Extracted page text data
◆ ◆ ◆ ◆

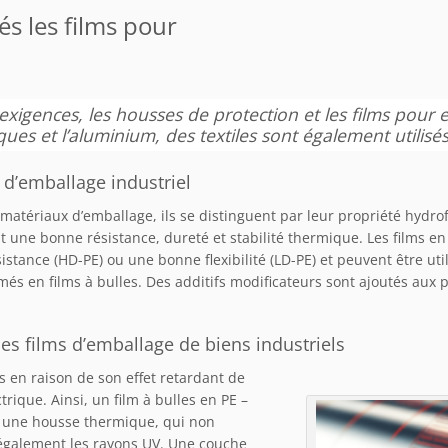
s les films pour
igences, les housses de protection et les films pour 
ques et l’aluminium, des textiles sont également utilisé
 d’emballage industriel
matériaux d’emballage, ils se distinguent par leur propriété hydro
nt une bonne résistance, dureté et stabilité thermique. Les films e
istance (HD-PE) ou une bonne flexibilité (LD-PE) et peuvent être u
s en films à bulles. Des additifs modificateurs sont ajoutés aux p
es films d’emballage de biens industriels
s en raison de son effet retardant de
rique. Ainsi, un film à bulles en PE –
t une housse thermique, qui non
e également les rayons UV. Une couche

◆ ◆ ◆ ◆

_DESCRIPTION OF THE TASK:_ Wherever a line contains the string "bulles", copy that line from the data.

_ANSWER SECTION:_
s en films à bulles. Des additifs modificateurs sont ajoutés aux p
rique. Ainsi, un film à bulles en PE –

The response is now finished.